Exercise description. Look through the lines below and copy each one that includes "mash".

The records.
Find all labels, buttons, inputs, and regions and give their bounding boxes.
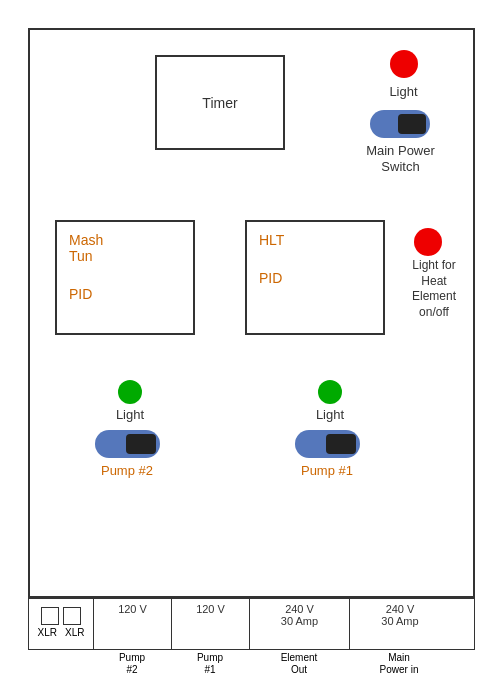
main-power-light-label: Light bbox=[376, 84, 431, 99]
pump1-label: Pump #1 bbox=[297, 463, 357, 478]
main-power-switch-handle bbox=[398, 114, 426, 134]
mainpower-connector: 240 V 30 Amp bbox=[350, 599, 450, 649]
mash-pid-label: PID bbox=[69, 286, 92, 302]
element-conn-top1: 240 V bbox=[285, 603, 314, 615]
xlr2-label: XLR bbox=[65, 627, 84, 638]
hlt-pid-label: PID bbox=[259, 270, 282, 286]
element-bottom-label: ElementOut bbox=[249, 652, 349, 676]
element-connector: 240 V 30 Amp bbox=[250, 599, 350, 649]
main-power-switch-label: Main Power Switch bbox=[363, 143, 438, 174]
pump2-switch[interactable] bbox=[95, 430, 160, 458]
mash-tun-label: MashTun bbox=[69, 232, 103, 264]
connector-bar: XLR XLR 120 V 120 V 240 V 30 Amp 240 V 3… bbox=[28, 598, 475, 650]
heat-element-light bbox=[414, 228, 442, 256]
pump1-light-label: Light bbox=[307, 407, 353, 422]
pump1-switch-handle bbox=[326, 434, 356, 454]
timer-box: Timer bbox=[155, 55, 285, 150]
mainpwr-conn-top1: 240 V bbox=[386, 603, 415, 615]
bottom-labels-row: Pump#2 Pump#1 ElementOut MainPower in bbox=[28, 652, 475, 676]
mainpwr-bottom-label: MainPower in bbox=[349, 652, 449, 676]
pump1-conn-top: 120 V bbox=[196, 603, 225, 615]
pump2-bottom-label: Pump#2 bbox=[93, 652, 171, 676]
pump1-connector: 120 V bbox=[172, 599, 250, 649]
pump1-switch[interactable] bbox=[295, 430, 360, 458]
xlr2-slot[interactable] bbox=[63, 607, 81, 625]
pump1-bottom-label: Pump#1 bbox=[171, 652, 249, 676]
main-power-light bbox=[390, 50, 418, 78]
mainpwr-conn-top2: 30 Amp bbox=[381, 615, 418, 627]
heat-element-light-label: Light for Heat Element on/off bbox=[400, 258, 468, 320]
pump2-connector: 120 V bbox=[94, 599, 172, 649]
timer-label: Timer bbox=[202, 95, 237, 111]
hlt-label: HLT bbox=[259, 232, 284, 248]
main-power-switch[interactable] bbox=[370, 110, 430, 138]
pump2-conn-top: 120 V bbox=[118, 603, 147, 615]
xlr-bottom-label bbox=[28, 652, 93, 676]
pump2-switch-handle bbox=[126, 434, 156, 454]
xlr-connector-group: XLR XLR bbox=[29, 599, 94, 649]
pump2-light bbox=[118, 380, 142, 404]
mash-tun-box: MashTun PID bbox=[55, 220, 195, 335]
pump2-light-label: Light bbox=[107, 407, 153, 422]
pump1-light bbox=[318, 380, 342, 404]
hlt-box: HLT PID bbox=[245, 220, 385, 335]
xlr1-slot[interactable] bbox=[41, 607, 59, 625]
pump2-label: Pump #2 bbox=[97, 463, 157, 478]
xlr1-label: XLR bbox=[38, 627, 57, 638]
element-conn-top2: 30 Amp bbox=[281, 615, 318, 627]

Answer to this task.
mash-pid-label: PID bbox=[69, 286, 92, 302]
mash-tun-label: MashTun bbox=[69, 232, 103, 264]
mash-tun-box: MashTun PID bbox=[55, 220, 195, 335]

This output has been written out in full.